With DSM, global ingredients giant, having just announced that the majority of its personal care range is now halal-certified, it is clear that the trend has hit the top of the agenda for some players on a worldwide scale.
Halal beauty refers to any cosmetics or personal care product that meets the requirements of being halal - an Arabic term in Islamic law that describes items that are considered acceptable for consumption or use.
Personal care products that contain derivatives or ingredients from animals that were slaughtered in a non-halal way, for example, would not be permitted, and the whole supply chain (including packaging) must meet halal requirements.
The global halal cosmetics market was valued at 16.32 billion USD in 2015 and is expected to reach 52.02 billion USD by 2025 according to a report by Grand View Research.
Last year, Fashionista described the trend for halal certified makeup and cosmetics has having ‘staying power’, noting that “muslims comprise more than 23 percent of the global population, according to a Pew Research Center estimate, and younger generations are emerging as conscious consumers.”
Why is gaining in popularity?
Kunal Mahajan, project manager for Chemicals & Energy at market research provider Kline, told CosmeticsDesign previously that halal beauty is sometimes seen by consumers as having a strong ethical profile, and marketing efforts to push the trend have been increasing.
“Halal products are also associated with values such as social responsibility, care towards environment, animal welfare and so on.
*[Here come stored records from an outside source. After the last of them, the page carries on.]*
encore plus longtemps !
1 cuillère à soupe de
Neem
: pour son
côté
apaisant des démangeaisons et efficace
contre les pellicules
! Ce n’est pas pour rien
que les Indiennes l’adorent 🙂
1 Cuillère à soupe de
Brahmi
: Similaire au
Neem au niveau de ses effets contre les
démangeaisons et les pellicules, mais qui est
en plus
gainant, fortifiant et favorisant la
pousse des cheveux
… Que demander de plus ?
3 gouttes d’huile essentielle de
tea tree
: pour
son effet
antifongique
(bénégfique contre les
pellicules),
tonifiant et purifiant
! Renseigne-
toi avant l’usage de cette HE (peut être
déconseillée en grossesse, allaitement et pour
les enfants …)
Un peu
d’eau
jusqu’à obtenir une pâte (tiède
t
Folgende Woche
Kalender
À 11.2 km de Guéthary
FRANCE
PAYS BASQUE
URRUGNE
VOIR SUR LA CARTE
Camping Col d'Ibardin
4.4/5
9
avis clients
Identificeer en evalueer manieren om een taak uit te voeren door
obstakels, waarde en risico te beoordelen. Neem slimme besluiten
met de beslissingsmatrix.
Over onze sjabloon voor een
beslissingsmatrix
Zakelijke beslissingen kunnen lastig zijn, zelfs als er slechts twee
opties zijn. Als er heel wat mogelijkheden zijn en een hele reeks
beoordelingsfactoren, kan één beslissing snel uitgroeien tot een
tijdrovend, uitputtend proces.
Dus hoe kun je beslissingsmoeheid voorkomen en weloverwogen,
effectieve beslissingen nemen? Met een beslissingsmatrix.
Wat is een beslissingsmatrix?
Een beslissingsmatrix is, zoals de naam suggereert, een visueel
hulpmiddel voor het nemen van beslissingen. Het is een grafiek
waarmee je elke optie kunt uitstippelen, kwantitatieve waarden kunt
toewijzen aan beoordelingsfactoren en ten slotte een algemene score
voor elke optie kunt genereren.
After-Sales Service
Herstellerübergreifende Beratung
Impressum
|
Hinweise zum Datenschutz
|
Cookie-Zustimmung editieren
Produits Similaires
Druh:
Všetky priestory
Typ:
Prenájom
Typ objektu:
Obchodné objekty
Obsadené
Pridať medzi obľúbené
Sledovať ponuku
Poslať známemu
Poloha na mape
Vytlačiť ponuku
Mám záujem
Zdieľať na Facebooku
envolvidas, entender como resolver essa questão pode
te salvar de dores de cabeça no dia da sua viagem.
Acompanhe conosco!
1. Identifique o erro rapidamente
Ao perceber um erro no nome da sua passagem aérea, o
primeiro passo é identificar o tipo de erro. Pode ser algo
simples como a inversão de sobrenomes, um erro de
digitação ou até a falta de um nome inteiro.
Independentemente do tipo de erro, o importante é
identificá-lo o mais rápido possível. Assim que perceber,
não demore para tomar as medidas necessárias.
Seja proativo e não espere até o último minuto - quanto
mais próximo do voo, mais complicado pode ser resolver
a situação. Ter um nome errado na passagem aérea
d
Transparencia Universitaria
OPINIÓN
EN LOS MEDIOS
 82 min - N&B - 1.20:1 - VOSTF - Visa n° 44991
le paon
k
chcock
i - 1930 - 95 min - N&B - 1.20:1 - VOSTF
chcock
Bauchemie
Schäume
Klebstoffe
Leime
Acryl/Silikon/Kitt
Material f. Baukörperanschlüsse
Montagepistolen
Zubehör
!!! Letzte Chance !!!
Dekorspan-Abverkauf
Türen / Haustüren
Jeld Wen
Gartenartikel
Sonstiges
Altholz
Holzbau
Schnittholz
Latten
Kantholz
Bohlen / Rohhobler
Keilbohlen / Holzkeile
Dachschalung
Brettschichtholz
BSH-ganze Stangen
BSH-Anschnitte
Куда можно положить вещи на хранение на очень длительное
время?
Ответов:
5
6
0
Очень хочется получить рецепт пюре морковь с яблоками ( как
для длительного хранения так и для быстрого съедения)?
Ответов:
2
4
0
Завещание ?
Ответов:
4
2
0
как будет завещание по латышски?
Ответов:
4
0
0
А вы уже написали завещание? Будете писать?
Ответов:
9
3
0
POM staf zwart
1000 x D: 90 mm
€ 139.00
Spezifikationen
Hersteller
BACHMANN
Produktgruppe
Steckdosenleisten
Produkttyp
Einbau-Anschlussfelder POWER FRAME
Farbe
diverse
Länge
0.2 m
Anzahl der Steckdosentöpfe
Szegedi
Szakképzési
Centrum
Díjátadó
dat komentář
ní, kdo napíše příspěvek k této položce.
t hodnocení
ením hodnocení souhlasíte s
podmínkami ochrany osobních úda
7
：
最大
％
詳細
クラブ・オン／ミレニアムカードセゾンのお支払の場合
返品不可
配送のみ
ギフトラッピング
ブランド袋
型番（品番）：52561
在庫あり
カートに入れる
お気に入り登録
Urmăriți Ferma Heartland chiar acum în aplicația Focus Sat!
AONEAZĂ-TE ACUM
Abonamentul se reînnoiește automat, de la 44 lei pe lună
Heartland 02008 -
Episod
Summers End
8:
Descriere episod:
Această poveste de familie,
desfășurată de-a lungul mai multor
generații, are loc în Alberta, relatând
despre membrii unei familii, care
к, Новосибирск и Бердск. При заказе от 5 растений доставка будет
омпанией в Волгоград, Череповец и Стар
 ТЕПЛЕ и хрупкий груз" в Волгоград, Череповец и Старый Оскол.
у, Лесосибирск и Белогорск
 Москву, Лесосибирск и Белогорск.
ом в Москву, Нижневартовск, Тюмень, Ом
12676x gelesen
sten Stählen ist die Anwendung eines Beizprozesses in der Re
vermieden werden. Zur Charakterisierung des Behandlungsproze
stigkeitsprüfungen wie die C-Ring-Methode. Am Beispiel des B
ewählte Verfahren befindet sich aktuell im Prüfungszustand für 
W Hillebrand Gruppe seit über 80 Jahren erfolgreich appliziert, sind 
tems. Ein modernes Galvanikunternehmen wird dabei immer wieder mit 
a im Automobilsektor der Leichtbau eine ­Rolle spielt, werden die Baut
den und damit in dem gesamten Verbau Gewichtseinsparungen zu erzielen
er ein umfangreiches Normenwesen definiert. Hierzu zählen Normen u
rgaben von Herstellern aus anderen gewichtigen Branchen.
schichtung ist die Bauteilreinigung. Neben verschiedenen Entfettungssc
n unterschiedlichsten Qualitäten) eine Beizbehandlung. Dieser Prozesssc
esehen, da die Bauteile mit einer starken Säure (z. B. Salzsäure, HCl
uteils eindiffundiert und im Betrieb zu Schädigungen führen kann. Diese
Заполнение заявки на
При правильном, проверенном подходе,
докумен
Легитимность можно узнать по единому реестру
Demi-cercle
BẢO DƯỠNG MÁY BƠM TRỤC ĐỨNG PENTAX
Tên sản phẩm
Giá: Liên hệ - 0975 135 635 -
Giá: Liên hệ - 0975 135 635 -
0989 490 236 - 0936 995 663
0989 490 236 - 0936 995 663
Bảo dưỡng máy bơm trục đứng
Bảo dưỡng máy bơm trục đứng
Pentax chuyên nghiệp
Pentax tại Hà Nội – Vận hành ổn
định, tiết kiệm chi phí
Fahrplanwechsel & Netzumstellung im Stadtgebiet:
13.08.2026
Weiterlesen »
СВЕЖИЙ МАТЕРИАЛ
As these values have resonated well with non-Muslim consumers, it has helped the category grow.
“Increased marketing efforts have helped manufacturers maximise the opportunity from this category.”
Still an Asia-centred trend
While western markets can be seen to be taking an increasing interest in the potential of the halal beauty segment, it remains driven, for now, by Asian markets.
The rise of the halal category comes hand-in-hand with a rising segment of young, modern Muslim women, keen to combine religious observance with an emphasis on fashion and beauty, particularly in the Middle East and in South East Asian nations, including Indonesia, India and Pakistan.
How to target consumers
Oru Mohiuddin, senior beauty analyst with market research firm Euromonitor International, says that consumers looking for halal offerings are likely to connect more closely with a local brand than a beauty giant headquartered in a non-Muslim country.
"To succeed, multinationals need to develop a distinct brand identity and clear marketing messages, in addition to just certifying products as halal.
“Furthermore, for a more targeted portfolio it is necessary to develop a good understanding of Islamic rituals,” she has said.